# YOUR INSTRUCTIONS
Find every line below with the string "MARIA" and pick it out.
BEGIN TASK MATERIAL
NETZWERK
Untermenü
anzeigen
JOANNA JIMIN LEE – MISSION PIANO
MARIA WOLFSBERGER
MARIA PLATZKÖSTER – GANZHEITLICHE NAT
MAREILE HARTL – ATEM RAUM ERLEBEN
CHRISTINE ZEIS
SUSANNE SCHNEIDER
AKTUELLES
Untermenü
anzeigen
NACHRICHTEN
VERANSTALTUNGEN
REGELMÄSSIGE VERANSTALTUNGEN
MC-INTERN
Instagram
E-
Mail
END TASK MATERIAL
BEGIN TASK MATERIAL
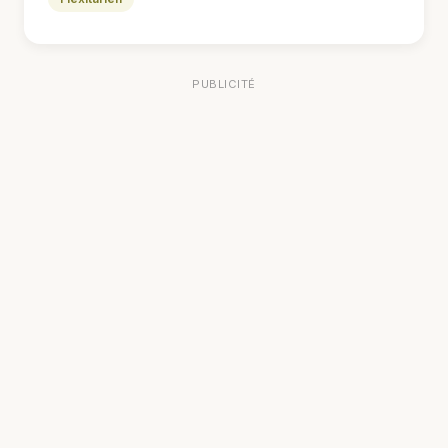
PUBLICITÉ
END TASK MATERIAL
# RESPONSE BELOW
MARIA WOLFSBERGER
MARIA PLATZKÖSTER – GANZHEITLICHE NAT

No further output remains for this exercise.